O vereador Paulo Monaro (SD) protocolou na Câmara de Santa Bárbara d'Oeste um projeto que prevê que a prefeitura distribua bloqueador solar gratuitamente para as pessoas portadoras de albinismo residentes na cidade. A iniciativa prevê, ainda, que os moradores com albinismo terão atendimento dermatológico e oftalmológico prioritário, pois esse distúrbio é acompanhado de vários problemas de visão. Para ter esse direito garantido, o beneficiado realizaria um cadastro.
BLOQUEADOR SOLAR 2
Na exposição de motivos, o parlamentar explica que, como o albinismo é uma desordem genética, não existe tratamento para reverter o quadro. "Pessoas com albinismo devem usar proteção solar sempre e ser acompanhadas por um dermatologista para avaliação da pele e detecção de lesões que possam predispor ao surgimento do câncer. A pessoa albina usa uma média de quatro tubos de bloqueadores solar mensalmente, sem interrupção, pelo resto da vida", afirmou o vereador, ressaltando que esses moradores, por serem considerados portadores de necessidades especiais, precisam de apoio para que o exercício de seus direitos básicos sejam assegurados.
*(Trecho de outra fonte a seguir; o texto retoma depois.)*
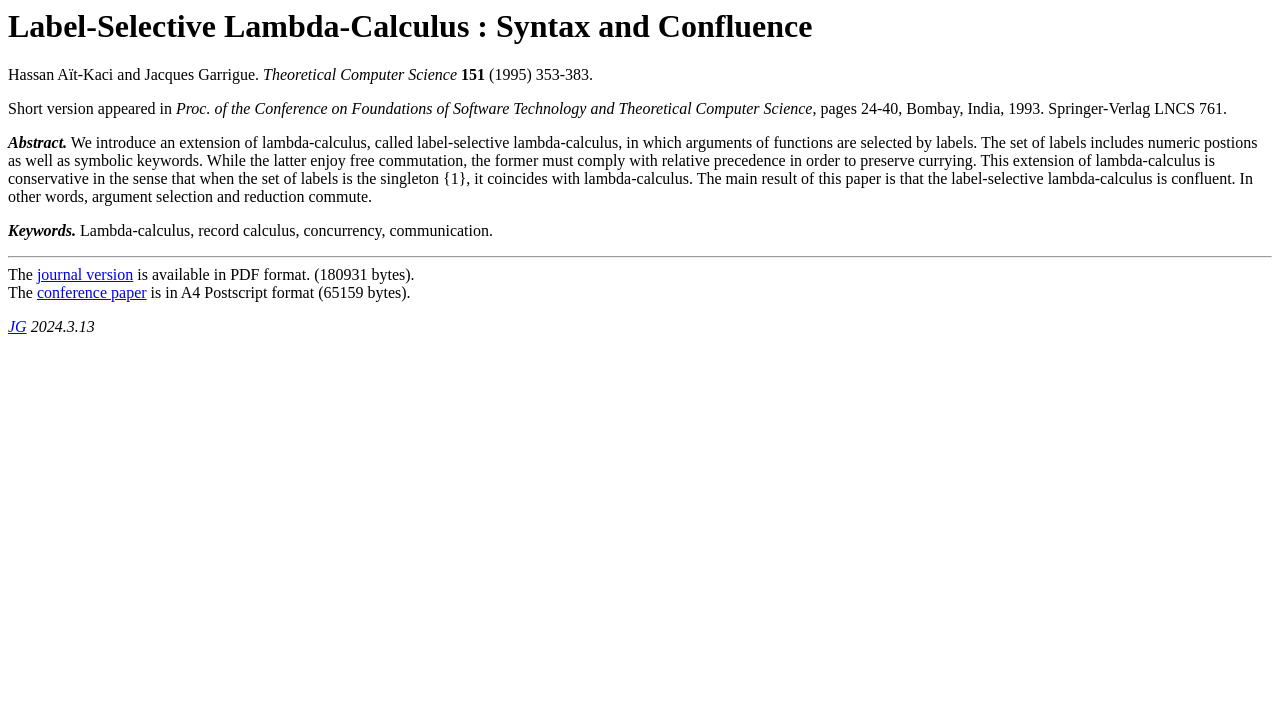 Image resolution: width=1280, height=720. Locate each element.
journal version (85, 274)
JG (17, 326)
"Nesse sentido, é preciso estabelecer políticas públicas de atenção aos portadores de albinismo, contemplando as diversas fases da vida, desde o nascimento até a fase adulta, com ênfase para o atendimento nas áreas de dermatologia e oftalmologia", afirmou Monaro, ressaltando que é preciso dar visibilidade à luta das pessoas com albinismo, mobilizar estas pessoas e, principalmente, sensibilizar o poder público para os problemas enfrentados pelos albinos.
MAUS-TRATOS
Está na pauta da sessão do Legislativo barbarense de hoje um projeto do vereador Celso Ávila (PV) que trata de ações de controle e de guarda responsável de animais na cidade. Na prática, a iniciativa altera valores de multas e institui níveis de gravidade das penalidades e reincidências em caso de abandono ou maus- tratos de animais.
NOVOS VALORES
Caso as alterações propostas sejam aprovadas, os proprietários cujos animais estiverem em situação de abandono ou maus-tratos estarão sujeitos a penalidades de 12 a 32 Ufesps (Unidade Fiscal do Estado de São Paulo) - de R$ 300,84 a R$ 802,24 - em caso de infrações consideradas leves, que não tenham provocado ferimento algum; de 32 a 48 Ufesps (R$ 802,24 a R$ 1.203,36) para infrações médias, quando ocorrerem ferimentos superficiais; e de 48 a 72 Ufesps (R$ 1.203,36 a R$ 1.805,04) quando os animais vítimas de abandono ou maus tratos apresentarem lesões graves ou risco de morte. Na reincidência, as multas serão aplicadas em dobro. "A majoração das multas se justifica em razão do crescente aumento de animais em estado de abandono e maus- tratos, ocasionando além da comoção pela vida dos animais, inúmeras doenças, por vezes transmissíveis ao ser humano", afirmou Ávila, ressaltando que o prejuízo aos cofres públicos é evidente, à medida que há gastos no recolhimento, tratamento, guarda e alimentação dos animais abandonados ou maltratados.